At the end of last year, a global manufacturing company asked the Odoods team to handle a big project.
The company needed to convert its accounting division to Odoo. They didn’t want to run parallel with their old ERP, GDS, and they wanted to do a full switch on Jan. 1st.
This seemed like the first major hurdle; we received the request in the first part of December. Our team always asks to run parallel with a client’s current ERP for at least three months before pulling the trigger on a full switch.
We didn’t run parallel for this client, however, and there was no time for training. We had four Odoo developers working around the clock, including late nights and weekends, just to get the old data imported into Odoo. Then, they set up the configurations.
Meanwhile, we handled the training process by having our team work alongside the client’s accounting staff. Odoods would train the accountants as they performed daily tasks. For the first few weeks, the process was full of (sometimes frustrating) complications. However, we did experience one pleasant surprise: the new software brought in a positive culture shock. In fact, the users were so happy to give up the old, outdated interface of the GDS ERP that they jumped right in, marveling at Odoo’s features and actually enjoying the switch.
Why a Software Culture Shock Can Be a Good Thing
We always use the term “culture shock” to describe the negative pushback that occurs when a company adapts a new software solution. In many cases, users will try to fight the change, sometimes rebelling against the new system and insisting on what’s familiar.
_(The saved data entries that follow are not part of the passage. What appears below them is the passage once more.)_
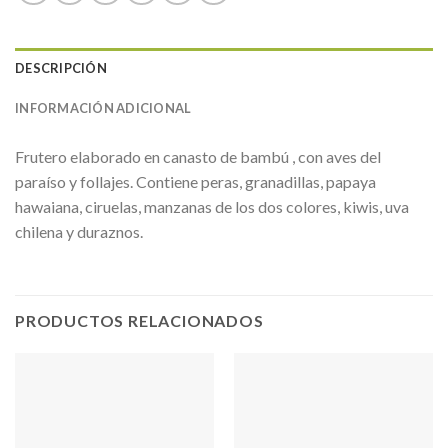
DESCRIPCIÓN
INFORMACIÓN ADICIONAL
Frutero elaborado en canasto de bambú , con aves del
paraíso y follajes. Contiene peras, granadillas, papaya
hawaiana, ciruelas, manzanas de los dos colores, kiwis, uva
chilena y duraznos.
PRODUCTOS RELACIONADOS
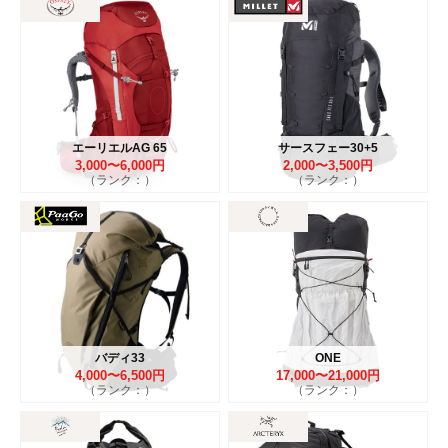
エーリエルAG 65
サースフェー30+5
3,000〜6,000円
2,000〜3,500円
（ランク：）
（ランク：）
バディ33
ONE
4,000〜6,500円
17,000〜21,000円
（ランク：）
（ランク：）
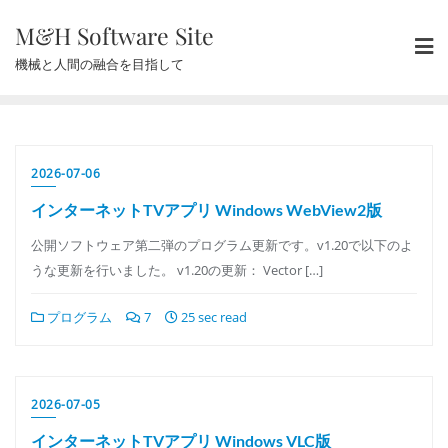
Skip
M&H Software Site
to
content
機械と人間の融合を目指して
2026-07-06
インターネットTVアプリ Windows WebView2版
公開ソフトウェア第二弾のプログラム更新です。v1.20で以下のよ
うな更新を行いました。 v1.20の更新： Vector […]
プログラム
7
25 sec read
2026-07-05
インターネットTVアプリ Windows VLC版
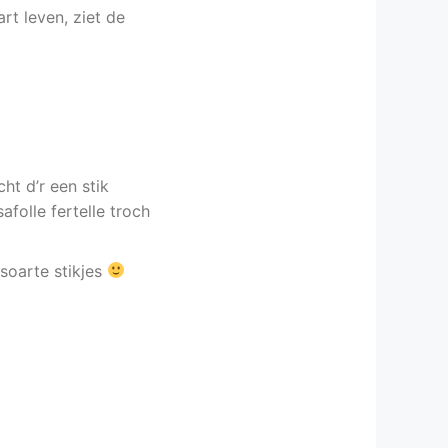
rt leven, ziet de
ht d’r een stik
afolle fertelle troch
soarte stikjes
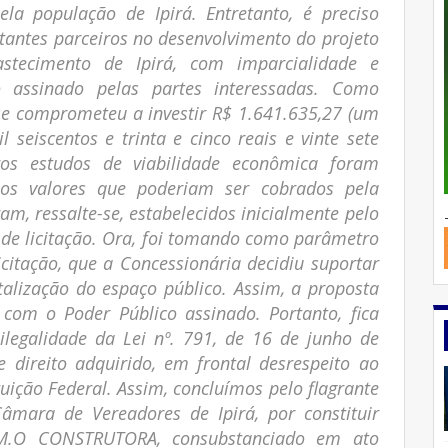
la população de Ipirá. Entretanto, é preciso
rtantes parceiros no desenvolvimento do projeto
tecimento de Ipirá, com imparcialidade e
assinado pelas partes interessadas. Como
se comprometeu a investir R$ 1.641.635,27 (um
seiscentos e trinta e cinco reais e vinte sete
eros estudos de viabilidade econômica foram
os valores que poderiam ser cobrados pela
am, ressalte-se, estabelecidos inicialmente pelo
 de licitação. Ora, foi tomando como parâmetro
citação, que a Concessionária decidiu suportar
talização do espaço público. Assim, a proposta
com o Poder Público assinado. Portanto, fica
 ilegalidade da Lei nº. 791, de 16 de junho de
 e direito adquirido, em frontal desrespeito ao
tuição Federal. Assim, concluímos pelo flagrante
âmara de Vereadores de Ipirá, por constituir
D.M.O CONSTRUTORA, consubstanciado em ato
They want to go back to old, clunky, inefficient software, not because it’s better, but because they know how it works.
This was one of the few cases in which the users experienced a positive culture shock, so we were sure to keep notes. The users had never worked with an ERP that was this intuitive and user friendly, so they were ready for a change; however, we also think that the methods of introduction helped to encourage the positive atmosphere surrounding the introduction of the Odoo ERP.
Here are a few tips for creating this type of positive culture shock when introducing any new software to a company:
Run an Odoo Instance Setup
Handle this at the beginning of the project to ensure a smoother introduction.
You should plan on individual demonstrations for every department. Your business’s various departments don’t have the same day-to-day responsibilities; neither does the client’s departments. Plan your demos accordingly.
Run Extensive Training
Again, plan on each department. Training should be extensive and should begin with basic instructions. Don’t assume that the users will understand the major similarities between Odoo and their previous ERP; compare and contrast frequently.
Run in Parallel
While our experience was a net positive, we wouldn’t recommend an identical approach. Unless you have a very good reason to do otherwise, run Odoo parallel to the old ERP for four or more months.
Some users will adapt to the software more quickly than others. If a user has trouble adapting, he or she might try to push back. You can make the process much easier by recognizing at the project outset that certain users will need more training — and by providing that training when necessary.
Be on Site
A qualified Odoo team should be on site with the client for the first week after the launch. This limits communication issues and helps to keep the culture shock positive.
During the first week, the user will be more relaxed if they can easily consult with an Odoo development team member. If you see signs of stress in any of your users, work with them directly. Stay positive and empathize. Software developers aren’t trained psychologists, but they don’t need to be; they simply need to keep a positive approach and show how the new ERP will make the users’ lives much easier.
Odoo is an impressive solution, and if you take the proper approach to introduce the user to the software suite’s features, you’ll ensure a smooth transition. As an Odoo partner, you will need to work closely with the users and stay on site when necessary. Remember, there will always be a culture shock, and your job is to keep it positive.